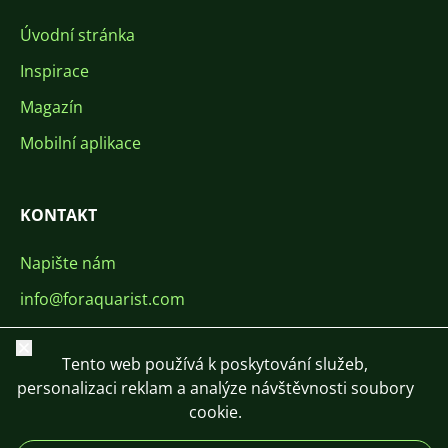
Úvodní stránka
Inspirace
Magazín
Mobilní aplikace
KONTAKT
Napište nám
info@foraquarist.com
+420 603 449 602
Zavřít
Tento web používá k poskytování služeb,
personalizaci reklam a analýze návštěvnosti soubory
cookie.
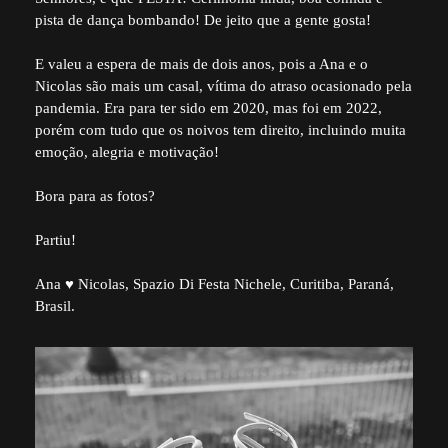
pista de dança bombando! De jeito que a gente gosta!
E valeu a espera de mais de dois anos, pois a Ana e o
Nicolas são mais um casal, vítima do atraso ocasionado pela
pandemia. Era para ter sido em 2020, mas foi em 2022,
porém com tudo que os noivos tem direito, incluindo muita
emoção, alegria e motivação!
Bora para as fotos?
Partiu!
Ana ♥ Nicolas, Spazio Di Festa Nichele, Curitiba, Paraná,
Brasil.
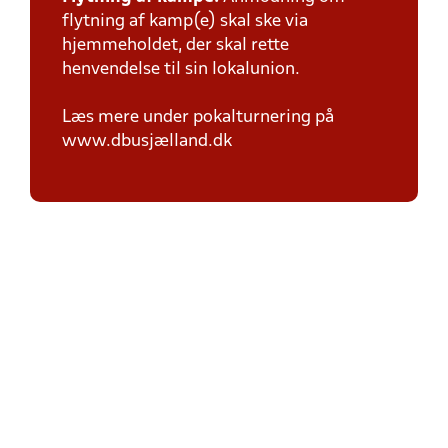
flytning af kamp(e) skal ske via
hjemmeholdet, der skal rette
henvendelse til sin lokalunion.
Læs mere under pokalturnering på
www.dbusjælland.dk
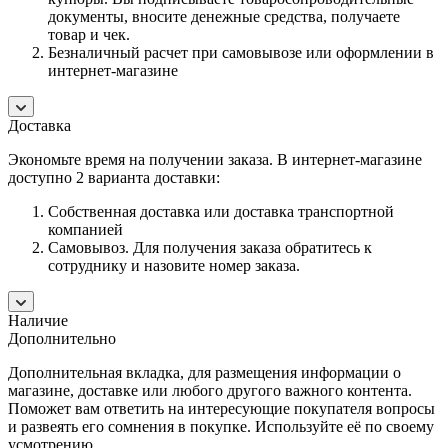
документы, вносите денежные средства, получаете
товар и чек.
Безналичный расчет при самовывозе или оформлении в
интернет-магазине
Доставка
Экономьте время на получении заказа. В интернет-магазине
доступно 2 варианта доставки:
Собственная доставка или доставка транспортной
компанией
Самовывоз. Для получения заказа обратитесь к
сотруднику и назовите номер заказа.
Наличие
Дополнительно
Дополнительная вкладка, для размещения информации о
магазине, доставке или любого другого важного контента.
Поможет вам ответить на интересующие покупателя вопросы
и развеять его сомнения в покупке. Используйте её по своему
усмотрению.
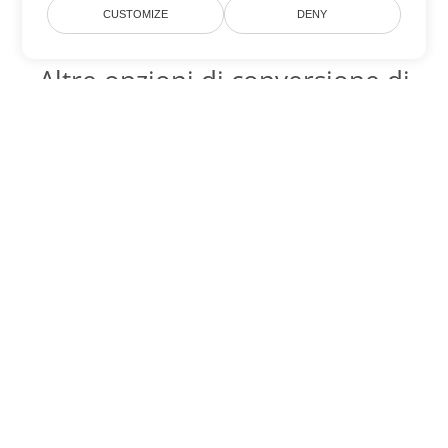
CUSTOMIZE
DENY
Altre opzioni di conversione di
Word
Converti OTT in DOC
DOC:
Microsoft Word Binary Format
Converti OTT in DOT
DOT:
Microsoft Word Template Files
Converti OTT in DOCX
DOCX:
Office 2007+ Word Document
Converti OTT in DOCM
DOCM:
Microsoft Word 2007 Marco File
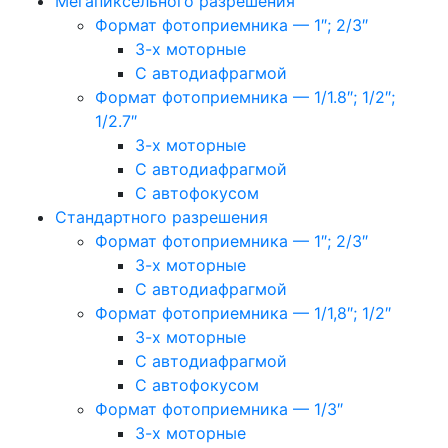
Мегапиксельного разрешения
Формат фотоприемника — 1″; 2/3″
3-х моторные
С автодиафрагмой
Формат фотоприемника — 1/1.8″; 1/2″;
1/2.7″
3-х моторные
С автодиафрагмой
С автофокусом
Стандартного разрешения
Формат фотоприемника — 1″; 2/3″
3-х моторные
С автодиафрагмой
Формат фотоприемника — 1/1,8″; 1/2″
3-х моторные
С автодиафрагмой
С автофокусом
Формат фотоприемника — 1/3″
3-х моторные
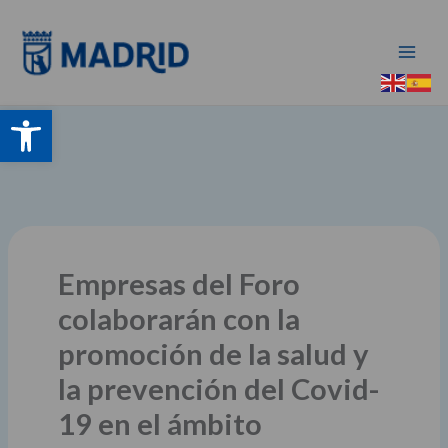
Ir
al
contenido
Abrir barra de herramientas
Empresas del Foro
colaborarán con la
promoción de la salud y
la prevención del Covid-
19 en el ámbito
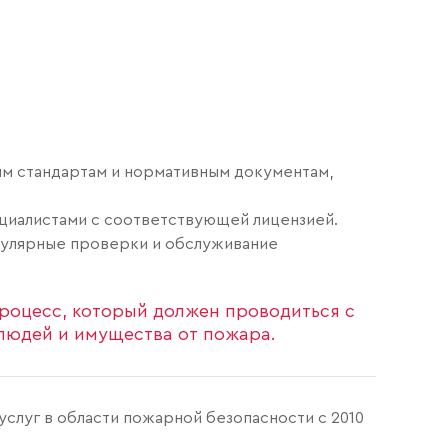
м стандартам и нормативным документам,
циалистами с соответствующей лицензией.
улярные проверки и обслуживание
роцесс, который должен проводиться с
 людей и имущества от пожара.
услуг в области пожарной безопасности с 2010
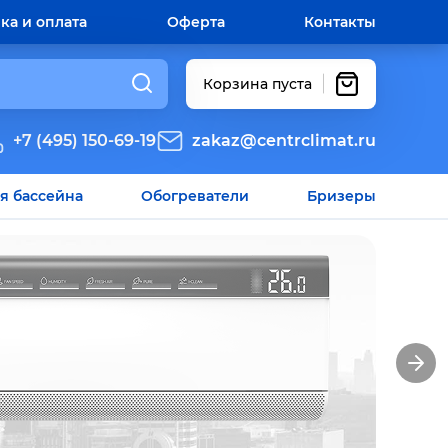
ка и оплата
Оферта
Контакты
Корзина пуста
+7 (495) 150-69-19
zakaz@centrclimat.ru
я бассейна
Обогреватели
Бризеры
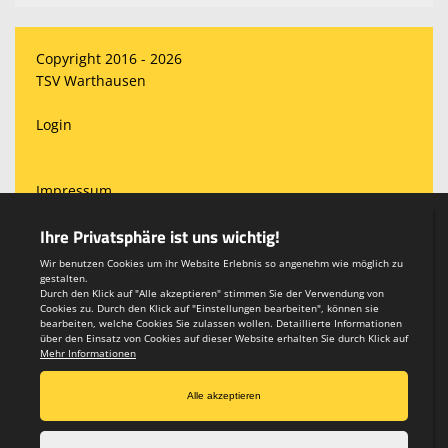
Copyright 2016 - 2026
TSV Warthausen
Login
Impressum
Datenschutzerklärung
Teamsports 2
Dein Sportverein online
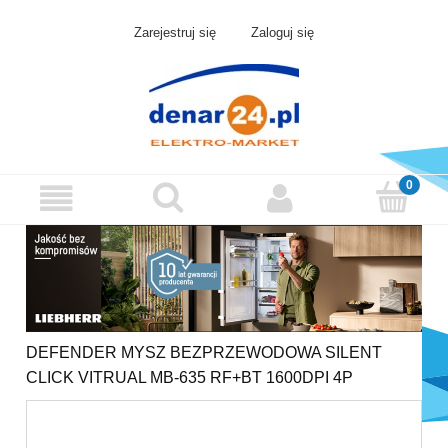
Zarejestruj się
Zaloguj się
DEFENDER MYSZ BEZPRZEWODOWA SILENT
CLICK VITRUAL MB-635 RF+BT 1600DPI 4P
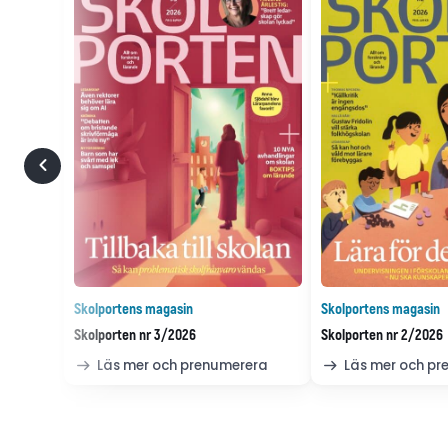
Skolportens magasin
Skolportens magasin
Skolporten nr 3/2026
Skolporten nr 2/2026
Läs mer och prenumerera
Läs mer och p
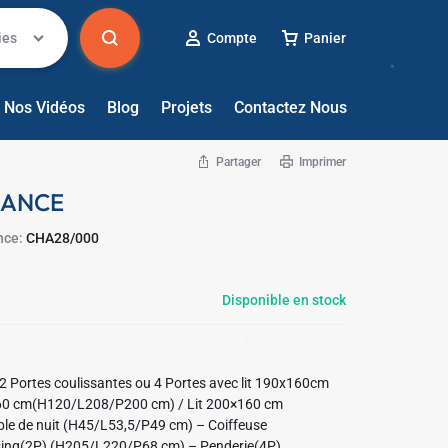
ies
Compte
Panier
Nos Vidéos
Blog
Projets
Contactez Nous
Partager
Imprimer
IANCE
nce:
CHA28/000
✱
✱
Disponible en stock
oulissantes ou 4 Portes avec lit 190x160cm
e de nuit (H45/L53,5/P49 cm) – Coiffeuse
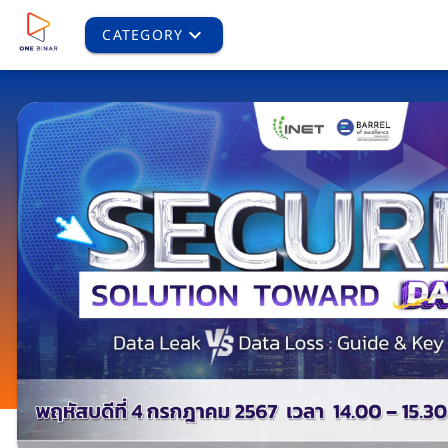
CATEGORY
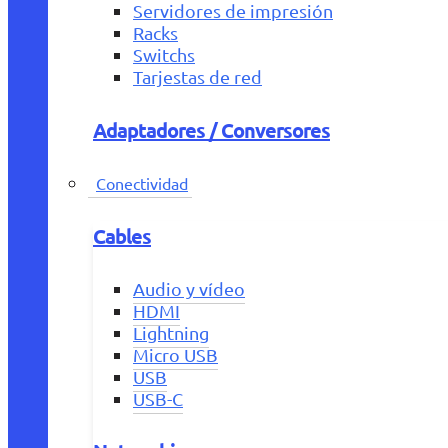
Servidores de impresión
Racks
Switchs
Tarjestas de red
Adaptadores / Conversores
Conectividad
Cables
Audio y vídeo
HDMI
Lightning
Micro USB
USB
USB-C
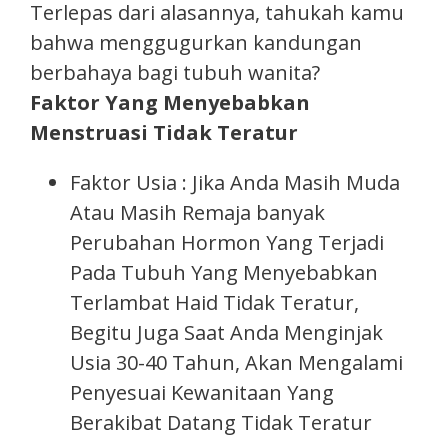
Terlepas dari alasannya, tahukah kamu
bahwa menggugurkan kandungan
berbahaya bagi tubuh wanita?
Faktor Yang Menyebabkan
Menstruasi Tidak Teratur
Faktor Usia : Jika Anda Masih Muda
Atau Masih Remaja banyak
Perubahan Hormon Yang Terjadi
Pada Tubuh Yang Menyebabkan
Terlambat Haid Tidak Teratur,
Begitu Juga Saat Anda Menginjak
Usia 30-40 Tahun, Akan Mengalami
Penyesuai Kewanitaan Yang
Berakibat Datang Tidak Teratur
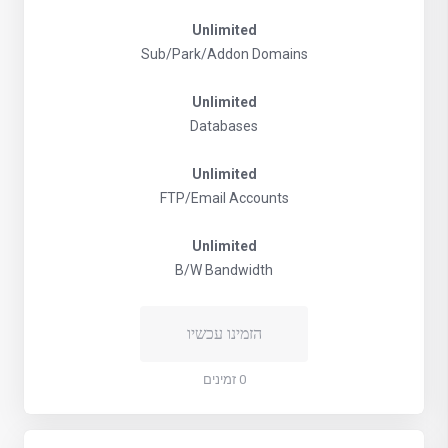
Unlimited
Sub/Park/Addon Domains
Unlimited
Databases
Unlimited
FTP/Email Accounts
Unlimited
B/W Bandwidth
הזמינו עכשיו
0 זמינים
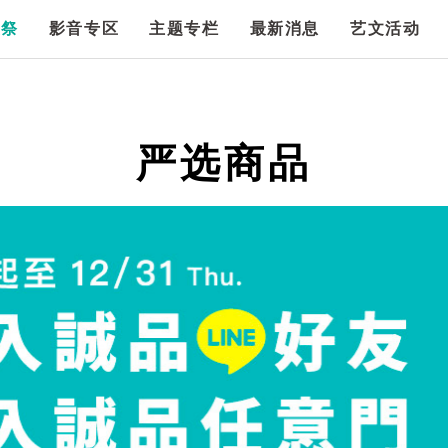
漫祭
影音专区
主题专栏
最新消息
艺文活动
严选商品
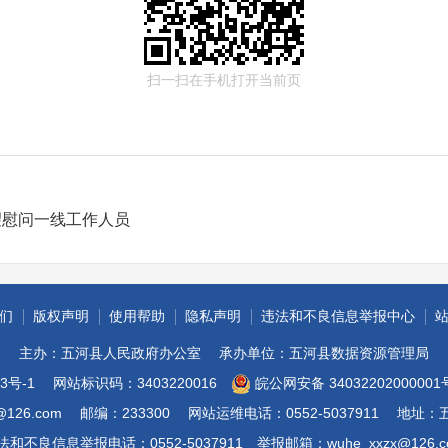
扫一扫在手机打开当前页
望慰问一线工作人员
们
版权声明
使用帮助
隐私声明
违法和不良信息举报中心
主办：五河县人民政府办公室
承办单位：五河县数据资源管理局
3号-1
网站标识码：3403220016
皖公网安备 34032202000001
@126.com
邮编：233300
网站运维电话：0552-5037911
地址：
法和不良信息举报电话：0552-5037911
举报邮箱：wuhe_xxzx@126.c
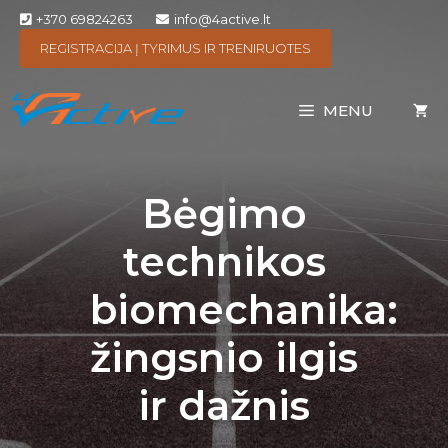
+370 69824263
info@4active.lt
REGISTRACIJA Į TYRIMUS IR TRENIRUOTES
MENU
Bėgimo
technikos
biomechanika:
žingsnio ilgis
ir dažnis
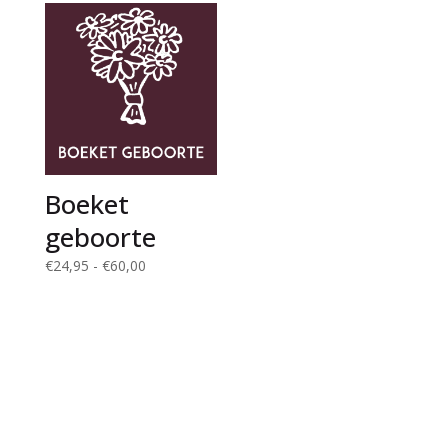
€55,00
Boeket
geboorte
Prijsklasse:
€
24,95
-
€
60,00
€24,95
tot
€60,00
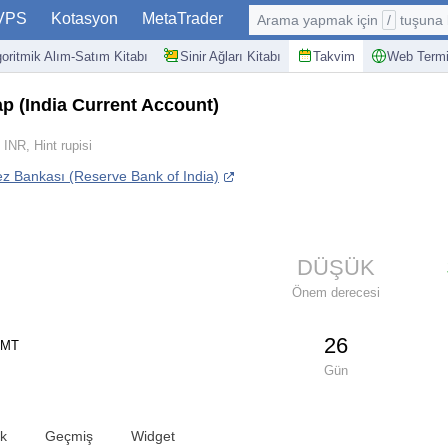
VPS
Kotasyon
MetaTrader
Arama yapmak için
/
tuşuna basın: @
goritmik Alım-Satım Kitabı
Sinir Ağları Kitabı
Takvim
Web Termi
sap
(India Current Account)
INR, Hint rupisi
z Bankası (Reserve Bank of India)
DÜŞÜK
Önem derecesi
26
 GMT
Gün
ik
Geçmiş
Widget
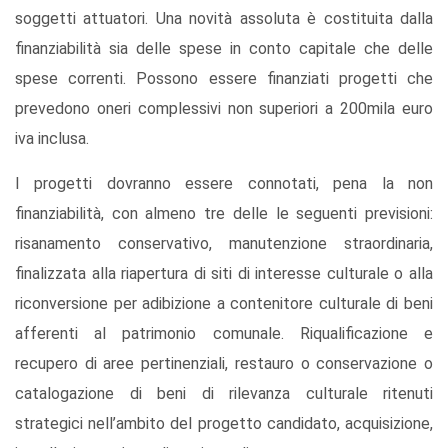
soggetti attuatori. Una novità assoluta è costituita dalla
ﬁnanziabilità sia delle spese in conto capitale che delle
spese correnti. Possono essere ﬁnanziati progetti che
prevedono oneri complessivi non superiori a 200mila euro
iva inclusa.
I progetti dovranno essere connotati, pena la non
finanziabilità, con almeno tre delle le seguenti previsioni:
risanamento conservativo, manutenzione straordinaria,
finalizzata alla riapertura di siti di interesse culturale o alla
riconversione per adibizione a contenitore culturale di beni
afferenti al patrimonio comunale. Riqualificazione e
recupero di aree pertinenziali, restauro o conservazione o
catalogazione di beni di rilevanza culturale ritenuti
strategici nell’ambito del progetto candidato, acquisizione,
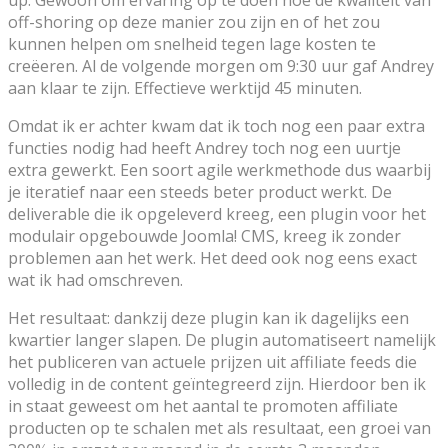
up. Gewoon om ervaring op te doen hoe de kwaliteit van
off-shoring op deze manier zou zijn en of het zou
kunnen helpen om snelheid tegen lage kosten te
creëeren. Al de volgende morgen om 9:30 uur gaf Andrey
aan klaar te zijn. Effectieve werktijd 45 minuten.
Omdat ik er achter kwam dat ik toch nog een paar extra
functies nodig had heeft Andrey toch nog een uurtje
extra gewerkt. Een soort agile werkmethode dus waarbij
je iteratief naar een steeds beter product werkt. De
deliverable die ik opgeleverd kreeg, een plugin voor het
modulair opgebouwde Joomla! CMS, kreeg ik zonder
problemen aan het werk. Het deed ook nog eens exact
wat ik had omschreven.
Het resultaat: dankzij deze plugin kan ik dagelijks een
kwartier langer slapen. De plugin automatiseert namelijk
het publiceren van actuele prijzen uit affiliate feeds die
volledig in de content geïntegreerd zijn. Hierdoor ben ik
in staat geweest om het aantal te promoten affiliate
producten op te schalen met als resultaat, een groei van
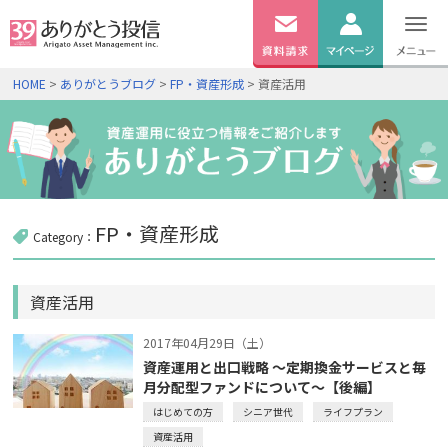
無料
資料
ログイン
HOME
>
ありがとうブログ
>
FP・資産形成
> 資産活用
請求
口座開設
FP・資産形成
Category：
資産活用
2017年04月29日（土）
資産運用と出口戦略 ～定期換金サービスと毎
月分配型ファンドについて～【後編】
はじめての方
シニア世代
ライフプラン
資産活用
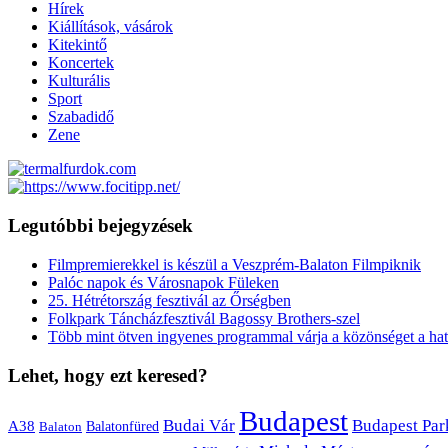
Hírek
Kiállítások, vásárok
Kitekintő
Koncertek
Kulturális
Sport
Szabadidő
Zene
Legutóbbi bejegyzések
Filmpremierekkel is készül a Veszprém-Balaton Filmpiknik
Palóc napok és Városnapok Füleken
25. Hétrétország fesztivál az Őrségben
Folkpark Táncházfesztivál Bagossy Brothers-szel
Több mint ötven ingyenes programmal várja a közönséget a hat
Lehet, hogy ezt keresed?
Budapest
Budai Vár
Budapest Par
A38
Balaton
Balatonfüred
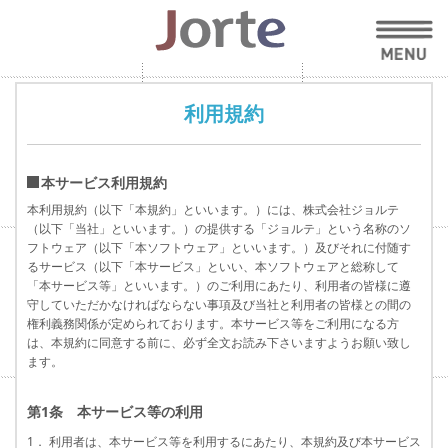
利用規約
本サービス利用規約
本利用規約（以下「本規約」といいます。）には、株式会社ジョルテ
（以下「当社」といいます。）の提供する「ジョルテ」という名称のソ
フトウェア（以下「本ソフトウェア」といいます。）及びそれに付随す
るサービス（以下「本サービス」といい、本ソフトウェアと総称して
「本サービス等」といいます。）のご利用にあたり、利用者の皆様に遵
守していただかなければならない事項及び当社と利用者の皆様との間の
権利義務関係が定められております。本サービス等をご利用になる方
は、本規約に同意する前に、必ず全文お読み下さいますようお願い致し
ます。
第1条 本サービス等の利用
1． 利用者は、本サービス等を利用するにあたり、本規約及び本サービス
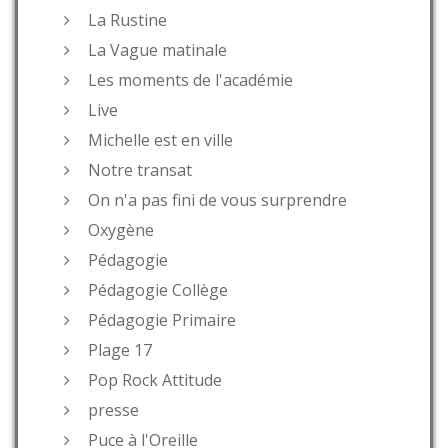
La Rustine
La Vague matinale
Les moments de l'académie
Live
Michelle est en ville
Notre transat
On n'a pas fini de vous surprendre
Oxygène
Pédagogie
Pédagogie Collège
Pédagogie Primaire
Plage 17
Pop Rock Attitude
presse
Puce à l'Oreille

****

> _DIRECTIONS FOR THIS TASK_
Go through the entries and return each line where the word "заказа" appears.

> _OUTPUT OF THE EXERCISE_
Экономьте время на получении заказа. В интернет-магазине
Самовывоз. Для получения заказа обратитесь к
сотруднику и назовите номер заказа.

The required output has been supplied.